Third party payment systems also resulted in other problems for practitioners — the loss of autonomy for key decisions for their practices due to third party payment organizations going on averages rather than focusing on the individual circumstances of patients. The goals of a third party payor became those treatments that are less expensive meaning short term therapies. To be a practitioner also in today’s world one goal can be to be independent of third party payment systems or be part of third party payment systems and assume the risks which include needing staff to assist with back office systems for compliance as well as the expenses of computerized reporting and billing. Despite these factors the field is still growing, and psychologists are coping despite the threat of even more changes coming such as value billing, outcome- based payment systems, balanced score cards, CEU creep. Psychologists are also seeing more and more the value of diversification of their practices from pathology focus to use of their same technology for performance enhancement orientations such as in executive and manager development programs in organizations, stress management programs, wellness-oriented programs with spa and retreat settings, more application to what is called human factors engineering — much of this work being independent of insurance and healthcare practice restrictions.

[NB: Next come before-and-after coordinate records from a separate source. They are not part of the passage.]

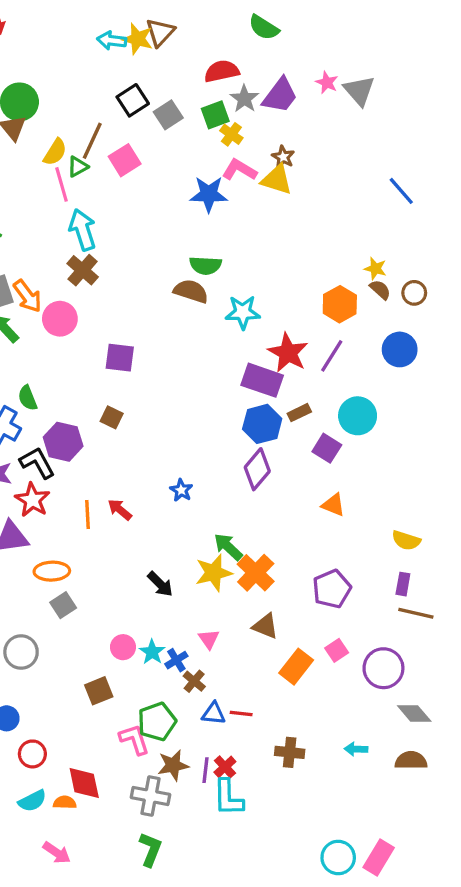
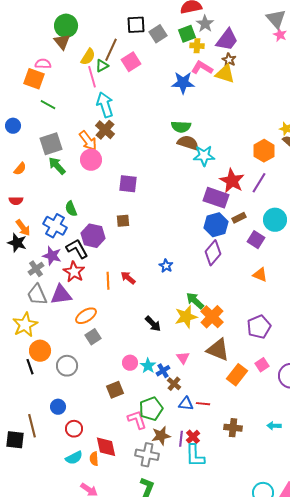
pink star: (327, 83) -> (280, 35), moved
purple trapezoid: (280, 95) -> (227, 40), moved
black square: (133, 100) -> (136, 25), turned 30
yellow cross: (231, 134) -> (197, 46), turned -32
brown semicircle: (191, 291) -> (188, 143), moved
orange arrow: (28, 296) -> (88, 141), moved
brown square: (112, 417) -> (123, 221), turned -32
orange ellipse: (52, 571) -> (86, 316), turned -30
brown triangle: (265, 626) -> (218, 350), size x1.4
orange semicircle: (65, 802) -> (94, 459), turned -96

A noticeable trend is that of psychologists making an impact and shaping the environment they practice in rather than being mainly reactive — this is more and more going on management by plan rather than reactive. It involves getting involved in the mainstream and collaboration with other fields to increase the scope of their practices. This involves licensing mobility systems. Even the parent organization of the field is moving in a different direction — from focus on benefiting society to both benefiting society and the guild issues in the profession. It is in general a movement from System One Management to System Four Management Style.

A trend that is of much benefit to psychologists and the field is that of behavioral economics which has as key underpinnings the process of perception, projection, affect, thinking and behavior associated with economic activity such as supply, demand, buy and sell decisions, as well as about bias which is reference to unconscious factors in decision making. Major underpinnings psychologists have are related to describe, predict and control factors regarding behaviors. Specifically, implementation of these aspects of practice are interviewing skills, testing, research -- all of which go into implementation of therapeutic programming. The generic skills and underpinnings of healthcare setting psychologists can be translated to the language of the corporate settings.

As overview of some important trends the following is noteworthy: increase in scope of services from healthcare to corporate settings — from interventions targeted to pathology to interventions based on strengths and performance enhancements; integration to the mainstream — to visibility — from psychotherapy to coaching, management and executive development, increased assertion and attention to guild issues and the development of scope of practice, licensing mobility, development of systems to manage compliance and regulatory issues and a move in the parent organizations (such as APA) to not only benefit of society but guild issues and enhancement of opportunities for members.

Another way to express what is going on is a look at what the practice of psychology can be given the current environment — it can be made up of psychologists and others in practices who may fit into three categories of functioning — Finders who are really marketeers (they find clients), Minders who provide the services, and Grinders who do administrative functions. Members of DCPA are moving in these directions and DCPA Board members are being influential. Washington, DC has about 1400 Licensed Psychologists and only about 10% of that group are members of DCPA. To fulfill DCPA’s vision and mission in timely fashion increase in number of members is needed and it is expected that will occur.